None of this is a control you install once. A dependency you vetted last year is a dependency that has shipped forty releases since. Comprehension is a standing practice or it is nothing.
When no one is left to tend it¶
The practices so far assume the thing you embedded keeps shipping. You inventory it, sign it, pin it, and wait for the next release to patch. But a dependency can fail in a way none of that touches: it can simply stop. The maintainer walks away, the project is archived, the company behind it folds or sells and the buyer turns it off. The code still sits in your tree doing its job, until the day a vulnerability lands in it and no fix is ever coming.
This is a different failure from a breach. A poisoned release is an attack on your trust; an abandoned dependency is the absence of anyone to trust. None of the breach-facing controls reach it. An SBOM tells you that you depend on the orphaned package; it says nothing about keeping it alive. A signature proves the last release was genuine and promises nothing about the next. Against a vendor that no longer exists, an indemnity is a claim on an empty estate.
core-js sits in a large share of the web, downloaded billions of times, and is maintained by one person who has said the money to keep it going has collapsed and that he is ready to walk. Nothing was breached. The risk is that a load-bearing dependency rests on a single human, and the bus factor upstream is one.
With open source you always have the right to fork. What you rarely have is the capacity to maintain what you forked. Forking core-js means owning a polyfill library you did not write and cannot staff. So the real question is your own bus factor on a dependency whose upstream bus factor is one, and you answer it before the abandonment, while there is still time. Vendor the source so you can patch it yourself when no one upstream will. Weigh how alive a project is before you take it on: the release cadence, the number of hands, whether a foundation stands behind it or one tired person does. Funding the maintainer can buy time, but it buys goodwill rather than a control.
That is the embedded version. A delegated vendor can die the same way, on a deadline or in a bankruptcy, and because that is Third-Party the continuity plan for it is built there.
Containment does not save you from abandonment. This is a continuity problem rather than a blast-radius one, carried by source escrow, the contractual right to fork or self-host, and your own capacity to take the code over, planned before you need it rather than improvised the week the upstream goes quiet.

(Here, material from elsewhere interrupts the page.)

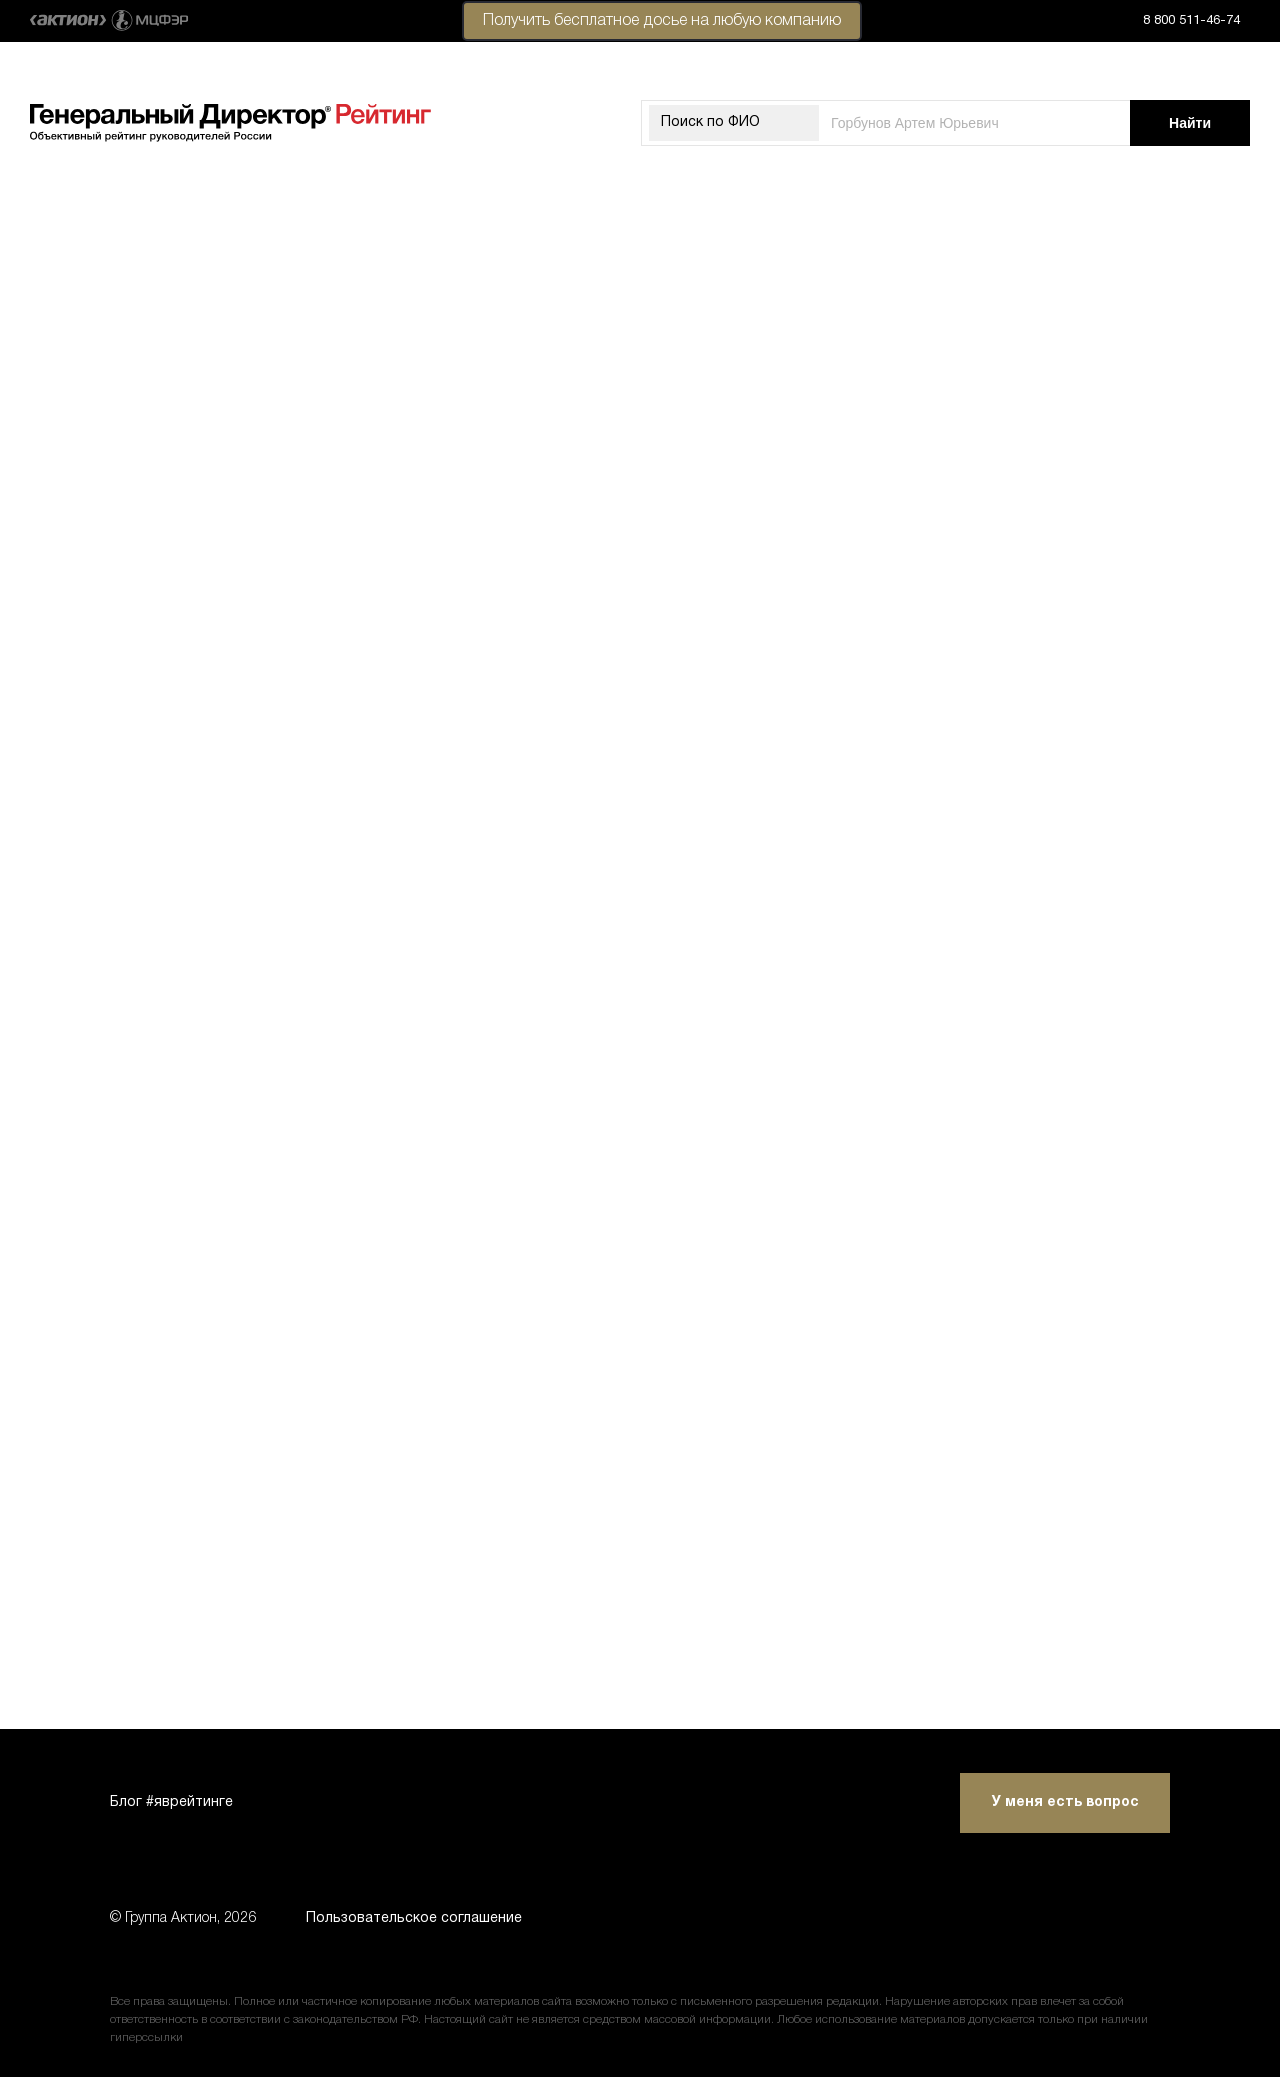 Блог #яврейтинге (171, 1802)
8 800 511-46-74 (1191, 21)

How tending differs by position¶
The condition is the same everywhere; the way you can sustain it is not. A Craft shop tends Supply Chain with a single well-chosen managed scanner and a short list of vetted dependencies. A Lean enterprise tends it with a platform team, a dependency proxy, and a paved road that makes the secure choice the default choice. The Craft shop that reaches for the Lean enterprise's toolchain will drown in alerts it cannot triage. Match the practice to what your position can actually keep alive.
Where it shows up¶
A weak Supply Chain condition rarely announces itself in Supply Chain. It surfaces at Runtime, as the incident you trace back to a dependency you never inventoried. And it is cultivated, or skipped, in Process: a build pipeline that emits provenance and an SBOM as a byproduct is tending Supply Chain for free.